For most Americans, the plane crash that took place in Addis Ababa, Ethiopia, on March 10, 2019, seems long ago. But not for my family. Our 24-year-old daughter, Samya Rose Stumo, was among the 157 people killed when the new Boeing 737 MAX 8 plane they were flying crashed shortly after takeoff. This followed a similar crash a few months earlier of another 737 MAX 8 in Indonesia that killed 189 passengers.
We now know that a culture of expedience, profit and recklessness contributed directly to both crashes — since the MAX 8 contained serious design flaws that should have grounded the aircraft. In fact, a subsequent Department of Justice investigation revealed Boeing’s criminal conspiracy to conceal safety problems from the Federal Aviation Administration. However, the Justice Department never conferred with victims’ families about Boeing’s behavior. Instead, it chose to deliberately conceal its investigation and covertly negotiate with Boeing toward a favorable, deferred prosecution agreement.
It’s now time to bring these facts to light. Boeing’s actions demonstrate just how dangerous such a course of action can be. And the backdoor negotiations that allowed Boeing to get off with a mere wrist slap greatly undermine Americans’ confidence in the federal agencies tasked with ensuring public safety. What’s needed now is for Attorney General Merrick Garland to personally meet with victims’ families — and to fully investigate the sweetheart deal that allowed Boeing to skate through with little punishment.
As awful as these plane crashes were for victims’ families, it’s been incredibly painful to learn that Boeing also engaged in far-reaching efforts to conceal its safety problems from the FAA. In fact, Boeing only began to reveal its conduct to the Justice Department after successfully delaying the crash investigation for six months. But here are some of the troubling facts we subsequently learned.
From 2016 to early 2017, Boeing laid off engineers and reduced its commercial airplane workforce by almost 8,000. In the first few months of 2017 alone, Boeing cut 1,332 engineering and technical jobs from its workforce. One engineer later said that Boeing was “targeting the highly paid, highly experienced engineers.” Doing so “eroded the company’s ability to successfully design and manage programs.”
From 2013 to 2019, the Boeing board voted to spend what amounted to 104% of profits on stock buybacks rather than allocate funds to pursue additional engineering and safety measures.
Boeing successfully lobbied to speed up aircraft certification. Federal rules were changed to allow aircraft manufacturers, including Boeing, a substantial role in determining whether planes were safe to fly. A 2013 Government Accountability Office report found that aircraft company employees approved by the FAA were performing more than 90 percent of certification tasks.
Boeing engineers were pressured by their managers to limit safety analysis in order to reduce costs. Congressional investigators subsequently learned that Boeing employees had serious misgivings about the 737 MAX, with one anonymous Boeing employee stating that the plane was “designed by clowns, who are in turn supervised by monkeys.”

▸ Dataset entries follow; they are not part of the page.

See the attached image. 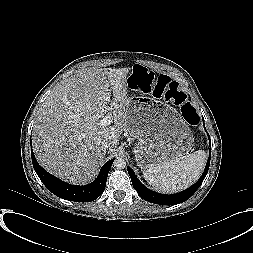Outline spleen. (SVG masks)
I'll return each instance as SVG.
<instances>
[{
    "mask_svg": "<svg viewBox=\"0 0 253 253\" xmlns=\"http://www.w3.org/2000/svg\"><path fill=\"white\" fill-rule=\"evenodd\" d=\"M206 160L205 151L198 150L191 154L150 166L143 171V177L159 192H178L192 185L200 177Z\"/></svg>",
    "mask_w": 253,
    "mask_h": 253,
    "instance_id": "3e777b00",
    "label": "spleen"
}]
</instances>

Today, no one disputes that Boeing placed profit ahead of safety — and pursued a flawed, unsafe aircraft. This recklessness claimed 346 lives.
As bad as that is, the Justice Department has now compounded the pain. The Justice Department’s own regulations require that federal officials contact victims “at the earliest opportunity after detection of a crime.” But the department never contacted Boeing’s victims at any point during the investigation, much less at the “earliest opportunity.” Instead, it chose to deliberately conceal its investigation — and covertly negotiate with Boeing to resolve the case.
What we’re left with is this: Under the terms of the deferred prosecution agreement, Boeing must pay a mere $243.6 million criminal fine and establish a modest crash-victims beneficiaries victims fund; only one Boeing employee has been charged with a crime; Boeing’s CEO at the time, Dennis Muilenburg, collected $62 million in severance compensation; the 737 MAX is back in service; and Boeing is now led by Dave Calhoun, a Boeing board member intimately involved in the company’s evasive response to the crash investigation.
This is a case that demands the Justice Department honor its obligations to victims. The secret process that gave Boeing a sweetheart deal is a terrible, additional wound for grieving families. Attorney General Garland has a moral obligation to meet with families, reconsider the deferred prosecution agreement in light of victim considerations and ensure that the Boeing Company doesn’t simply get away with the deaths of innocent passengers.